Cisco cut roughly 4,000 staff, under 5% of its 86,000-strong workforce, on 14 May 2026, the same day it reported record quarterly revenue of $15.8bn, up 12% year on year. 1 Chief executive Chuck Robbins lifted the company's AI-infrastructure order target to about $9bn for the 2026 financial year, up from a prior $5bn, and redirected the freed budget into custom silicon and high-speed networking.

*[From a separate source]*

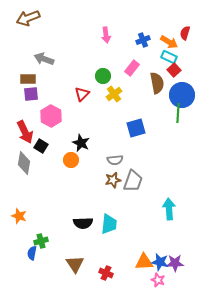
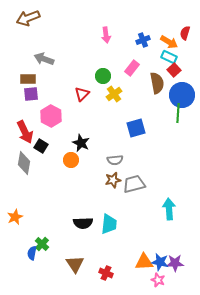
gray trapezoid: moved 1 px right, 3 px down; rotated 125 degrees counterclockwise
orange star: moved 4 px left, 1 px down; rotated 28 degrees clockwise
green cross: moved 1 px right, 3 px down; rotated 32 degrees counterclockwise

Cisco builds the plumbing of the AI boom, switches, routers and the networking gear data centres run on, so its order book is a demand gauge for the build-out itself. The restructuring carries a charge of up to $1bn, mostly severance, front-loaded against an order book Cisco expects to grow by roughly 80%. The Firm selling the picks and shovels is shrinking the workforce that makes them, which is the counter-signal worth holding: infrastructure demand accelerating while supplier headcount falls.
Cisco joins a run of firms cutting on the day they beat. CBOE shed a fifth of its staff on a record quarter , and Cloudflare cut 1,100 on record revenue citing a 600% internal surge in AI use . Microsoft opened voluntary retirement for 8,750 US employees in the same window . For workers, a record quarter from an employer has become the moment cuts arrive rather than a defence against them.
The market reads it the same way the executives do. Equities now price a one-off severance charge at peak revenue as a quality signal, a structurally lower wage bill bought cheaply, which is why the trade recurs weekly rather than once a cycle. The historical logic that firms cut in downturns no longer holds; here the beat is the cue.